Looking at pharmacology from another perspective, substance abuse (SA), a societal bane, owing to related crime such as theft to feed the users’ drugs habits, is not a topic that we publish regularly. Yet, SA health and social care programmes can make significant differences to individual QoL specifically and society generally. Moreover, if SA programmes work then they recoup their costs and then some owing to their positive effect on recidivism. It is important, therefore, that SA services are quality assured to improve their efficiency and effectiveness. In this issue, Matthew Chinman, Sarah Hunter and Patricia Ebener in this issue look closely at validating and accrediting North American SA treatment and prevention programmes. They review continuous quality improvement (CQI) methods generally and their place in SA programmes specifically. They focus on the plan, do, study, act (PDSA) and bottom-up approaches. They note, however, that SA processes and outcomes are hard to define and measure. However, working closely with SA programme coal-face staff they create robust measures within existing resources to emulate real-world research. Review programmes were selected by local staff and understandably the more challenging and grandiose projects were less successful. The authors noted that participants’ enthusiasm waned over the CQI programme’s life. The authors’ warts-and-all report has many valuable lessons for CQI workers broadly and SA programme workers specifically.

Iatrogenic disease such as venous thrombo-embolism (VTE) affects significant inpatients and has attracted political and media interest not least because 25,000 VTE-related deaths could be prevented in the UK each year. Consequently, VTE in the English NHS got its own “league table”, which ranks hospitals according to their risk assessment performance. Moreover, the National Institute for Health and Clinical Excellence (NICE) released evidence-based VTE prevention clinical guidelines. But clinicians have questioned and challenged these guidelines because they reduce orthopaedic surgeons’ clinical autonomy. Consequently, the guidelines were revised. Dushan Thavarajah and Martin Wetherill in this issue, therefore, explored how well VTE risk assessment was done in one hospital orthopaedic service before implementing a VTE alert to remind clinicians that assessment and re-assessment are due. Performance before the alert system was poor, which improved significantly after they changed VTE practices. Nevertheless, they question whether VTE risk assessment and re-assessment should be compulsory and recommend that the NICE VTE prevention and treatment guidelines should be changed.

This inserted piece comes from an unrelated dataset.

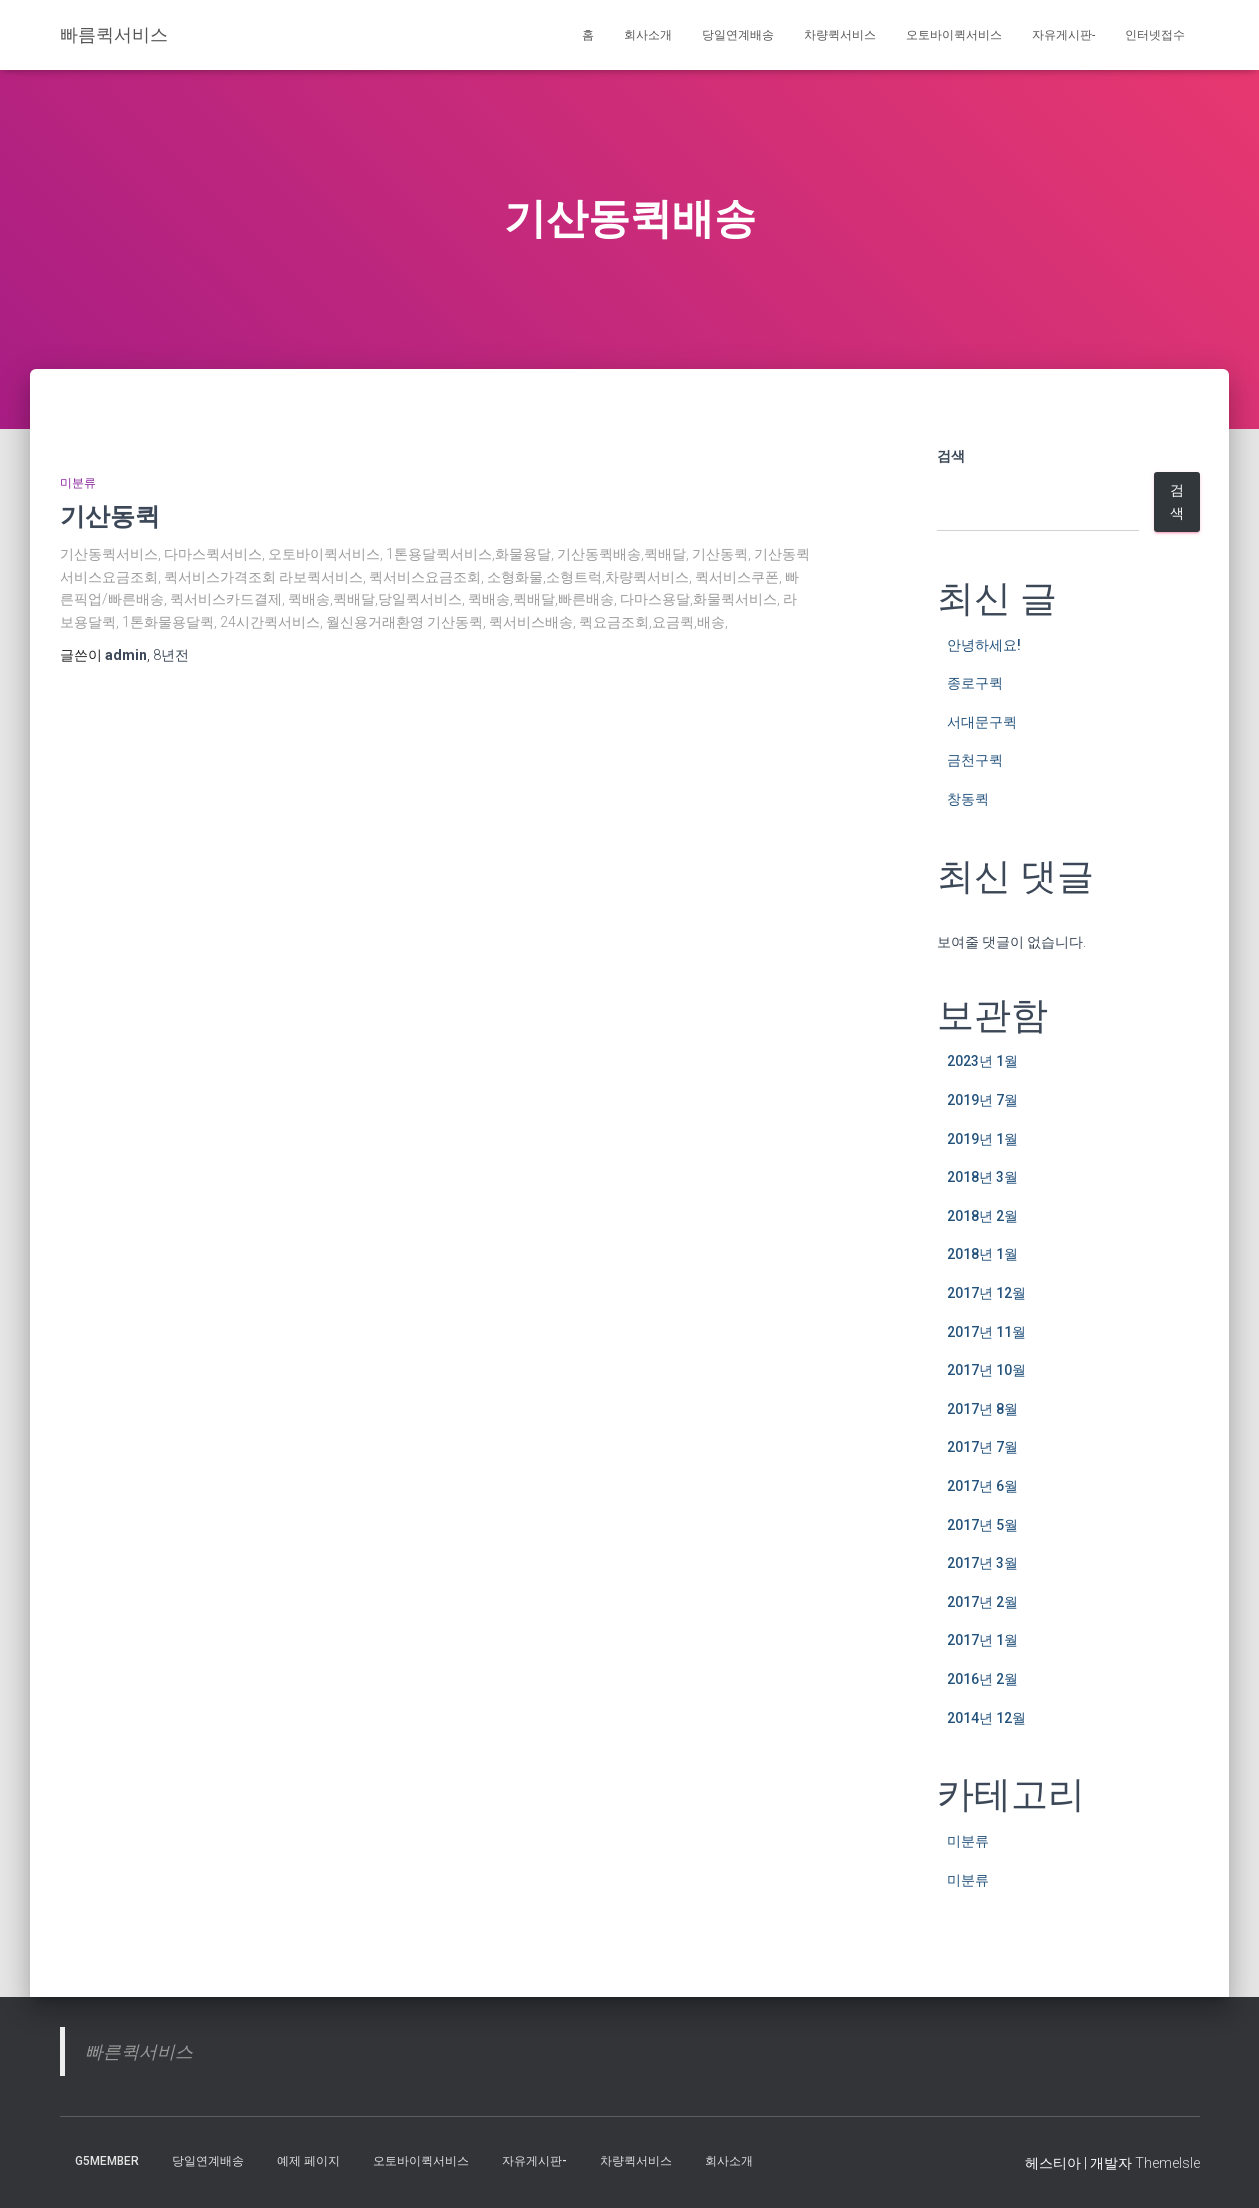 This screenshot has height=2208, width=1259. What do you see at coordinates (840, 35) in the screenshot?
I see `차량퀵서비스` at bounding box center [840, 35].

Taxpayers and individuals pay significant sums into healthcare services, but how accountable are service managers and practitioners for the services they provide? Accountability is mostly associated with legal redress, i.e. who compensates patients and relatives when healthcare practitioners make mistakes. But is it possible that strengthening accountability and making structure and processes transparent might encourage service providers to get it right first time especially if poor-service managers stand up when services go wrong? Should we assume that providers are fully aware of their accountability to patients and that patients fully understand their rights? Understanding these issues is at least enlightening and potentially valuable to help us improve health service quality. Consequently, Mohammad Nurunnabi and Syed Kamrul Islam in this issue explore how accountability is perceived in Bangladesh. They use high-level statistics to extract dimensions from survey data that best explain how accountability is perceived. The authors paint a grim picture because Bangladeshi patients seem have lost faith in the government’s ability to provide safe and equitable healthcare. Worryingly, respondents were not keen to give their views to the researchers, fearing recriminations. Consequently, health tourism is increasing (one dimension emerging from the authors’ statistical analysis), which means, economically, the country is bleeding. Government policy does not seem to have kept pace with healthcare developments so the authors recommend drastic changes to Bangladeshi healthcare policy and practice.